Demand for AI computing is outstripping supply, so customers may continue buying Blackwell. But some purchasers may choose not to order if Rubin adds enough extra performance to make waiting worthwhile.

Nvidia has to deal with that shift without generating a revenue lull or developing a bunch of old gear consumers don’t want.

The third development to watch is whether physical AI begins to produce measurable business.

Japan is a really interesting demonstration market with both modern manufacturing and very strong demographic pressure. Successful deployments there could drive uptake in other aging economies and labor-constrained industries.

Key takeaways for Nvidia investors

  • Huang says Vera Rubin is already in production, despite reported manufacturing concerns.
  • Nvidia expects partners to offer Rubin-based products during the second half of 2026.
  • Rubin’s timing matters because Nvidia must sustain rapid growth from an increasingly large revenue base.
  • The platform is designed for AI agents and the data centers that train physical-AI systems.
  • Japan’s shrinking population creates a strong economic incentive for factory and service-sector automation.
  • Robotics could broaden Nvidia’s customer base beyond large cloud providers.

Another variable is China. Huang said Nvidia only started selling H200 chips to the U.S. while the government was starting to assess permits on a case-by-case basis.

The Commerce Department’s H200 export policy provides for case-by-case licenses if exporters and buyers meet security conditions, Reuters reported. But those sales would still be subject to decisions made in Washington and Beijing, and they may boost the bottom line.

Rubin is something that Nvidia can influence more directly: execution. The corporation has to show that more complex technologies can move from announcement to production to client data centers without a harmful delay.

Huang’s denial eases some worries, but investors still need to see shipments and revenue.

And that is why the Rubin argument is important.
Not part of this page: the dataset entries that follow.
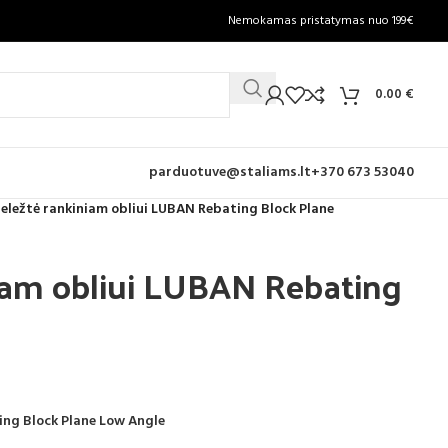
Nemokamas pristatymas nuo 199€
0.00
€
parduotuve@staliams.lt
+370 673 53040
eležtė rankiniam obliui LUBAN Rebating Block Plane
iam obliui LUBAN Rebating
ing
Block Plane Low Angle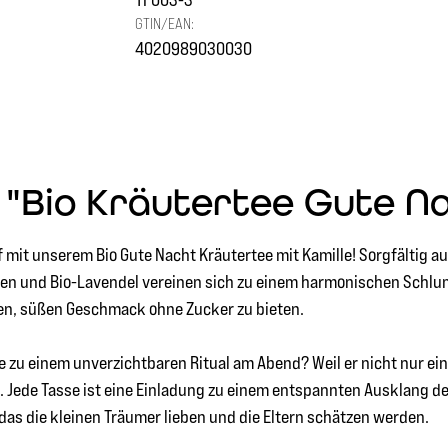
GTIN/EAN:
4020989030030
 "Bio Kräutertee Gute N
 mit unserem Bio Gute Nacht Kräutertee mit Kamille! Sorgfältig au
Hopfen und Bio-Lavendel vereinen sich zu einem harmonischen Schl
den, süßen Geschmack ohne Zucker zu bieten.
e zu einem unverzichtbaren Ritual am Abend? Weil er nicht nur ei
 Jede Tasse ist eine Einladung zu einem entspannten Ausklang des
as die kleinen Träumer lieben und die Eltern schätzen werden.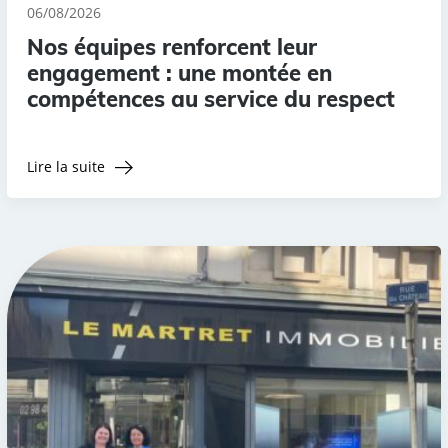
06/08/2026
Nos équipes renforcent leur
engagement : une montée en
compétences au service du respect
Lire la suite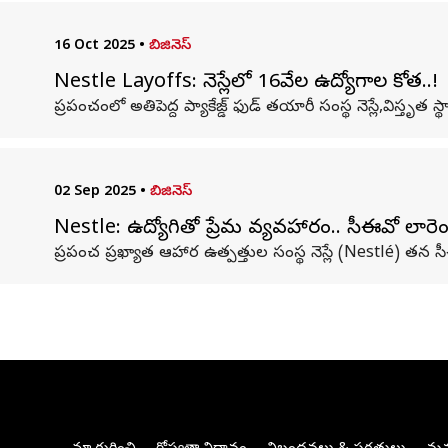
16 Oct 2025
•
బిజినెస్
Nestle Layoffs: నెస్లేలో 16వేల ఉద్యోగాల కోత..!
ప్రపంచంలో అతిపెద్ద ప్యాకేజ్డ్ ఫుడ్ తయారీ సంస్థ నెస్లే,విస్తృత
02 Sep 2025
•
బిజినెస్
Nestle: ఉద్యోగితో ప్రేమ వ్యవహారం.. సీఈవో లారెంట్‌ ఫ
ప్రపంచ ప్రఖ్యాత ఆహార ఉత్పత్తుల సంస్థ నెస్లే (Nestlé) తన సీ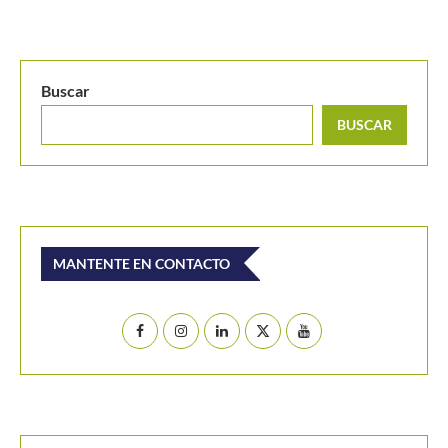
Buscar
BUSCAR
MANTENTE EN CONTACTO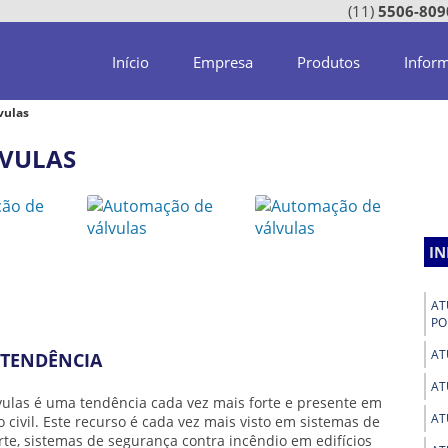
(11)
5506-809
Início
Empresa
Produtos
Infor
vulas
VULAS
I
AT
PO
AT
 TENDÊNCIA
AT
vulas
é uma tendência cada vez mais forte e presente em
AT
 civil. Este recurso é cada vez mais visto em sistemas de
te, sistemas de segurança contra incêndio em edifícios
Nvidia is no longer being evaluated just as the top supplier of AI chips. Investors expect it to continue an aggressive product cadence while moving its platform into AI agents, autonomous machines, and robotics.

Keeping Rubin on track maintains that bigger thesis.

A successful launch would demonstrate that Nvidia can continue to feed the data center expansion and provide the computing infrastructure for a new industrial market.
A delay, however, would threaten both assumptions at once.